'Inverno da Alma' (publicado originalmente em 15/3/2011)
Duro, cru, reto e incolor. Assim são os 100 minutos de 'Inverno da Alma' (2010), filme saído do Oscar deste ano sem quaisquer prêmios. Todavia, não o considero derrotado. Li e vi especialistas dizerem ser este longa o principal destaque da safra passada, uma das mais rasas dos últimos tempos em relação a qualidade de história e filmagem propriamente dita. Vi os dez concorrente à principal honraria da noite e escolhi também 'Inverno na Alma' como o mais sobressalente deles. Trata-se duma produção inigualável.
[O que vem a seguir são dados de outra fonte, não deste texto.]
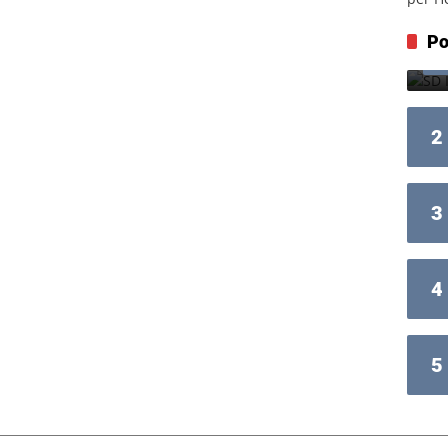
Po
2
3
4
5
Seu enorme trunfo é não descambar à risadaria à toa. Não existe um momento sequer de humor, o instante de provocar nem que seja um leve sorriso de canto de boca. Nada. Em todo 'O Inverno da Alma' a tensão predomina, e vem quase sempre carregada de medo, angústia e depressão. A novata Debra Granik dirige a trajetória de Ree (a também iniciante Jennifer Lawrence), adolescente disposta a tudo para salvar a casa e, desta forma, seguir a vida simples e pacata ao lado dos irmãos crianças e da mãe doente mental.
O imóvel está para ser perdido graças a uma trapaça do pai da jovem, fugitivo da polícia. E se ele faltar a um chamado da Justiça, a família perderá este único bem. Ree então sai à caça do pai e encontra só desgraça atrás de desgraça. Eles moram num povoado rural dos Estados Unidos, e naquelas terras toda a população se conhece, além de ser meio parente. Ao tentar pedir ajuda a estes 'familiares', Ree recebe a rispidez e truculência dos 'conhecidos', dentre eles o seu tio Teardrop (John Hawkes, estupendo em cena).
O impressionante na fita é a sua insensibilidade. Debra reluz ao mostrar todo o sofrimento físico e mental da heroína Ree sem nenhuma esperança ou pelo menos alguma confiança. Nem ao certo Ree tem a segurança em si própria. Apanha, é ameaçada de morte e quase é abusada sexualmente, mas não há quem a derrube. Este totem humano é a fortaleza da trama, pois Jennifer, deverasmente com uma missão muito difícil nas mãos, consegue segurá-la com atuação para lá de firme, e além do mais possui beleza de sobra.
A Academia de Artes deu a 'Inverno da Alma' quatro indicações ao Oscar: filme, atriz (Jennifer), ator coadjuvante (John Hawkes) e roteiro adaptado (Debra e Anne Rosellini, baseado em livro de Daniel Woodrell). Eles foram embora do teatro Kodak com mãos vazias, mas o que isto importa? Debra também merecia o apontamento como diretora, porém tudo é bem injusto. Como a própria declarou, ela se sentia 'uma extraterrestre no meio daqueles astros todos'. Talvez tenha razão... Entretanto em 2010 a Academia levou à cerimônia, com raríssimas exceções, os longas-metragens cujo mote era a desesperança completa.
Com orçamento barato – só US$ 2 milhões – e considerado o melhor filme independente do ano passado, 'Inverno da Alma' entra na lista de 'Closer' (2004), 'Juno' (2007), 'Frost / Nixon' (2008), 'Pequena Miss Sunshine' (2006), entre outros. Estas foram películas de orçamentos de pinga que renderam lucro e elogios de todos. 'Inverno da Alma', contudo, é seco e perverso, adjetivos ausentes nos demais citados. E aí fica a pergunta: será este o motivo de a Academia tê-la preterido? Pra mim, este filme já é um clássico.